(Page-level text extractions)
───
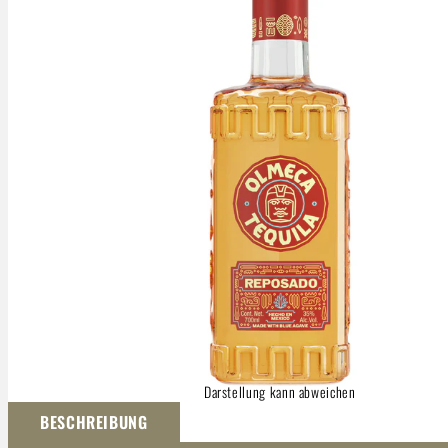
Darstellung kann abweichen
BESCHREIBUNG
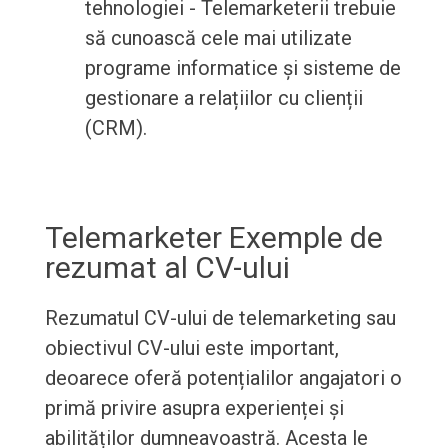
tehnologiei - Telemarketerii trebuie
să cunoască cele mai utilizate
programe informatice și sisteme de
gestionare a relațiilor cu clienții
(CRM).
Telemarketer Exemple de
rezumat al CV-ului
Rezumatul CV-ului de telemarketing sau
obiectivul CV-ului este important,
deoarece oferă potențialilor angajatori o
primă privire asupra experienței și
abilităților dumneavoastră. Acesta le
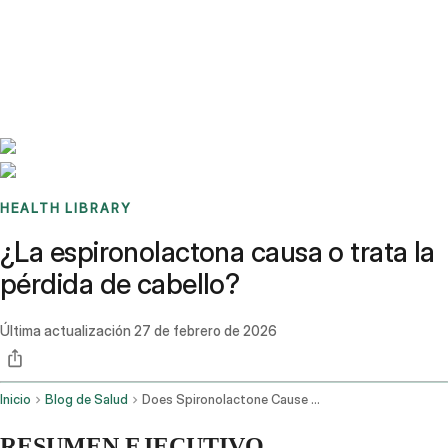
Benchmarks
Stories
FAQ
Sign up / Log in
HEALTH LIBRARY
¿La espironolactona causa o trata la
pérdida de cabello?
Última actualización
27 de febrero de 2026
Inicio
Blog de Salud
Does Spironolactone Cause Hair Loss
RESUMEN EJECUTIVO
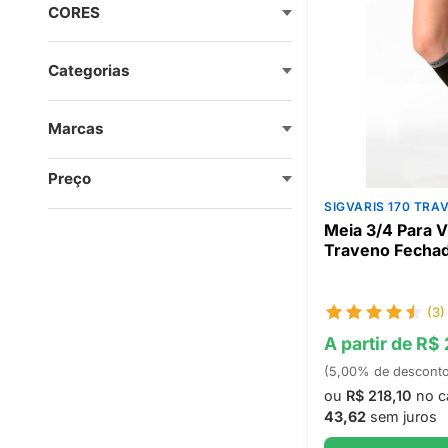
CORES
Categorias
Marcas
Preço
SIGVARIS 170 TRA
Meia 3/4 Para V
Traveno Fechad
(3)
A partir de R$
(5,00% de descont
ou
R$ 218,10
no c
43,62
sem juros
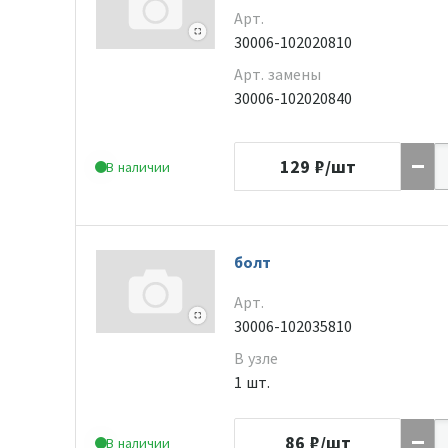
Арт.
30006-102020810
Арт. замены
30006-102020840
129
₽/шт
В наличии
болт
Арт.
30006-102035810
В узле
1 шт.
86
₽/шт
В наличии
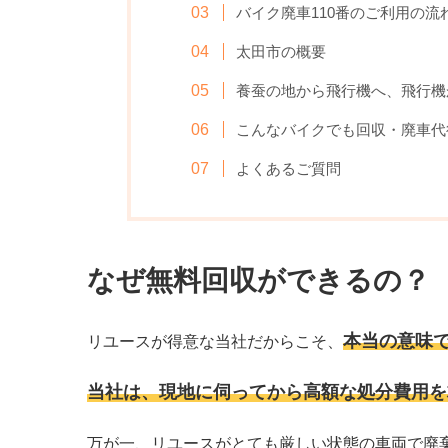
バイク廃車110番のご利用の流
太田市の概要
養蚕の地から飛行機へ、飛行機
こんなバイクでも回収・廃車代
よくあるご質問
なぜ無料回収ができるの？
本当の意味
リユースが得意な当社だからこそ、
当社は、現地に伺ってから高額な処分費用を
万が一、リユースがとても厳しい状態の車両で廃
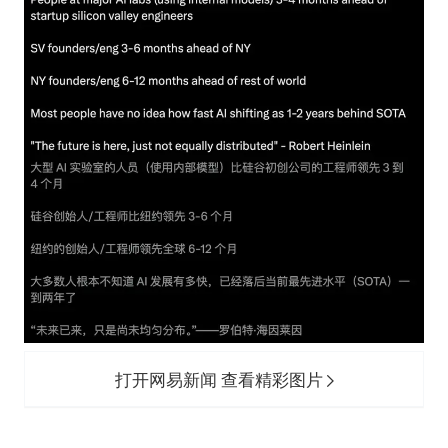
打开网易新闻 查看精彩图片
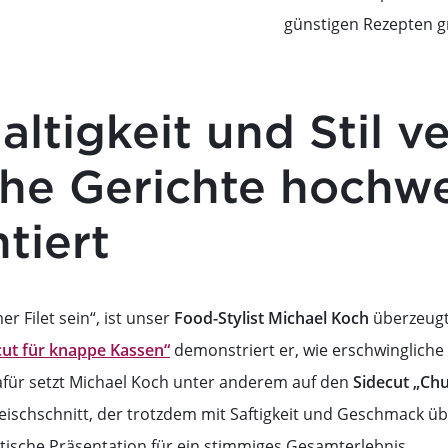
günstigen Rezepten g
ltigkeit und Stil ve
che Gerichte hochwe
tiert
r Filet sein“, ist unser
Food-Stylist Michael Koch
überzeugt
cut für knappe Kassen“
demonstriert er, wie erschwingliche 
für setzt Michael Koch unter anderem auf den
Sidecut „Chuc
eischschnitt, der trotzdem mit Saftigkeit und Geschmack übe
tische Präsentation für ein stimmiges Gesamterlebnis.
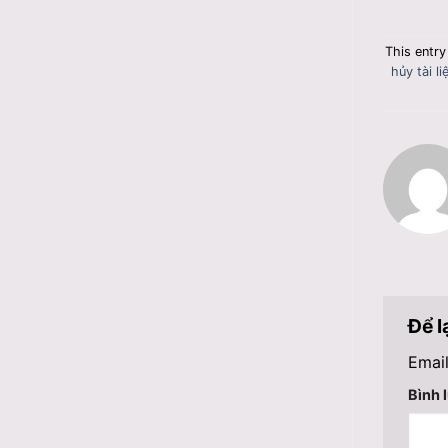
This entr
hủy tài li
Để l
Email
Bình 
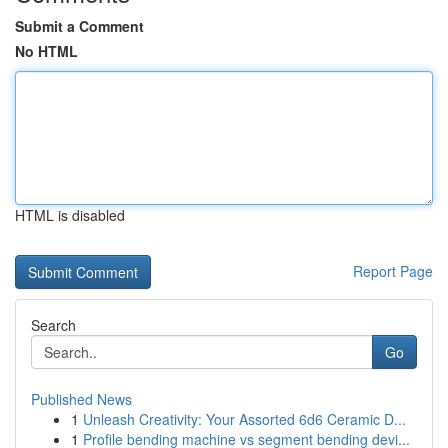
Submit a Comment
No HTML
HTML is disabled
Report Page
Search
Go
Published News
1
Unleash Creativity: Your Assorted 6d6 Ceramic D...
1
Profile bending machine vs segment bending devi...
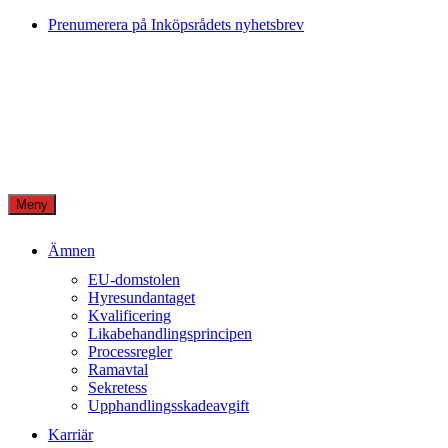
Skip
Prenumerera på Inköpsrådets nyhetsbrev
to
content
Meny
Ämnen
EU-domstolen
Hyresundantaget
Kvalificering
Likabehandlingsprincipen
Processregler
Ramavtal
Sekretess
Upphandlingsskadeavgift
Karriär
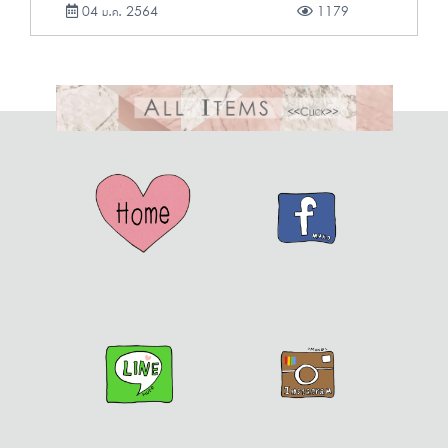
04 ม.ค. 2564
1179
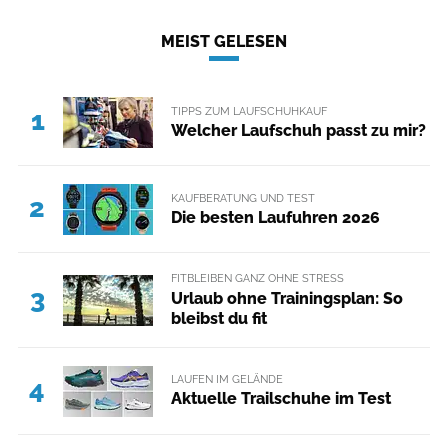
MEIST GELESEN
TIPPS ZUM LAUFSCHUHKAUF
1
Welcher Laufschuh passt zu mir?
KAUFBERATUNG UND TEST
2
Die besten Laufuhren 2026
FITBLEIBEN GANZ OHNE STRESS
3
Urlaub ohne Trainingsplan: So
bleibst du fit
LAUFEN IM GELÄNDE
4
Aktuelle Trailschuhe im Test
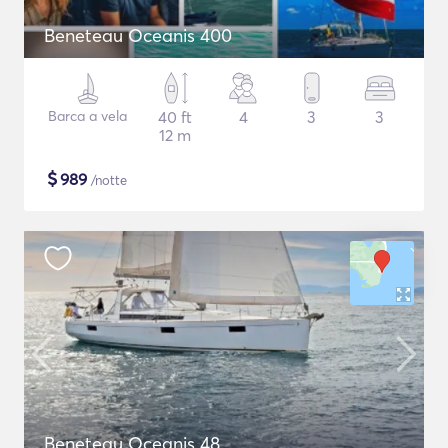
Beneteau Oceanis 400
Barca a vela
40 ft
4
3
3
12 m
$
989
/notte
Beneteau Oceanis 48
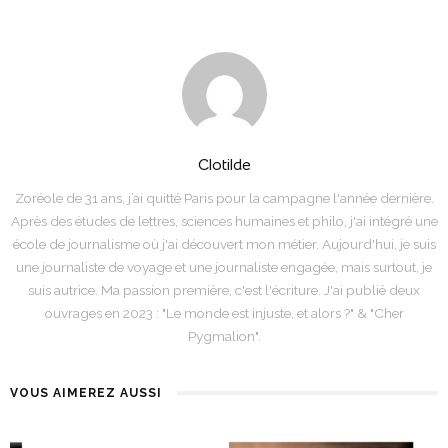
Clotilde
Zoréole de 31 ans, j’ai quitté Paris pour la campagne l'année dernière.
Après des études de lettres, sciences humaines et philo, j'ai intégré une
école de journalisme où j'ai découvert mon métier. Aujourd'hui, je suis
une journaliste de voyage et une journaliste engagée, mais surtout, je
suis autrice. Ma passion première, c'est l'écriture. J'ai publié deux
ouvrages en 2023 : "Le monde est injuste, et alors ?" & "Cher
Pygmalion".
VOUS AIMEREZ AUSSI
───
= Exercise prompt =
Set down each record above exactly as it stands and leave out all pictures.

= Task response =
Darstellung kann abweichen
BESCHREIBUNG
tehnologiei - Telemarketerii trebuie
să cunoască cele mai utilizate
programe informatice și sisteme de
gestionare a relațiilor cu clienții
(CRM).
Telemarketer Exemple de
rezumat al CV-ului
Rezumatul CV-ului de telemarketing sau
obiectivul CV-ului este important,
deoarece oferă potențialilor angajatori o
primă privire asupra experienței și
abilităților dumneavoastră. Acesta le
Benchmarks
Stories
FAQ
Sign up / Log in
HEALTH LIBRARY
¿La espironolactona causa o trata la
pérdida de cabello?
Última actualización
27 de febrero de 2026
Inicio
Blog de Salud
Does Spironolactone Cause Hair Loss
RESUMEN EJECUTIVO
CORES
Categorias
Marcas
Preço
SIGVARIS 170 TRA
Meia 3/4 Para V
Traveno Fechad
(3)
A partir de R$
(5,00% de descont
ou
R$ 218,10
no c
43,62
sem juros
Арт.
30006-102020810
Арт. замены
30006-102020840
129
₽/шт
В наличии
болт
Арт.
30006-102035810
В узле
1 шт.
86
₽/шт
В наличии
バイク廃車110番のご利用の流
太田市の概要
養蚕の地から飛行機へ、飛行機
こんなバイクでも回収・廃車代
よくあるご質問
なぜ無料回収ができるの？
本当の意味
リユースが得意な当社だからこそ、
当社は、現地に伺ってから高額な処分費用を
万が一、リユースがとても厳しい状態の車両で廃
打开网易新闻 查看精彩图片
günstigen Rezepten g
ltigkeit und Stil ve
che Gerichte hochwe
tiert
r Filet sein“, ist unser
Food-Stylist Michael Koch
überzeugt
cut für knappe Kassen“
demonstriert er, wie erschwingliche 
für setzt Michael Koch unter anderem auf den
Sidecut „Chuc
eischschnitt, der trotzdem mit Saftigkeit und Geschmack übe
tische Präsentation für ein stimmiges Gesamterlebnis.
This entr
hủy tài li
Để l
Email
Bình 
Submit a Comment
No HTML
HTML is disabled
Report Page
Search
Go
Published News
1
Unleash Creativity: Your Assorted 6d6 Ceramic D...
1
Profile bending machine vs segment bending devi...
Skip
Prenumerera på Inköpsrådets nyhetsbrev
to
content
Meny
Ämnen
EU-domstolen
Hyresundantaget
Kvalificering
Likabehandlingsprincipen
Processregler
Ramavtal
Sekretess
Upphandlingsskadeavgift
Karriär
04 ม.ค. 2564
1179
MEIST GELESEN
TIPPS ZUM LAUFSCHUHKAUF
1
Welcher Laufschuh passt zu mir?
KAUFBERATUNG UND TEST
2
Die besten Laufuhren 2026
FITBLEIBEN GANZ OHNE STRESS
3
Urlaub ohne Trainingsplan: So
bleibst du fit
LAUFEN IM GELÄNDE
4
Aktuelle Trailschuhe im Test
Beneteau Oceanis 400
Barca a vela
40 ft
4
3
3
12 m
$
989
/notte
Beneteau Oceanis 48
Clotilde
Zoréole de 31 ans, j’ai quitté Paris pour la campagne l'année dernière.
Après des études de lettres, sciences humaines et philo, j'ai intégré une
école de journalisme où j'ai découvert mon métier. Aujourd'hui, je suis
une journaliste de voyage et une journaliste engagée, mais surtout, je
suis autrice. Ma passion première, c'est l'écriture. J'ai publié deux
ouvrages en 2023 : "Le monde est injuste, et alors ?" & "Cher
Pygmalion".
VOUS AIMEREZ AUSSI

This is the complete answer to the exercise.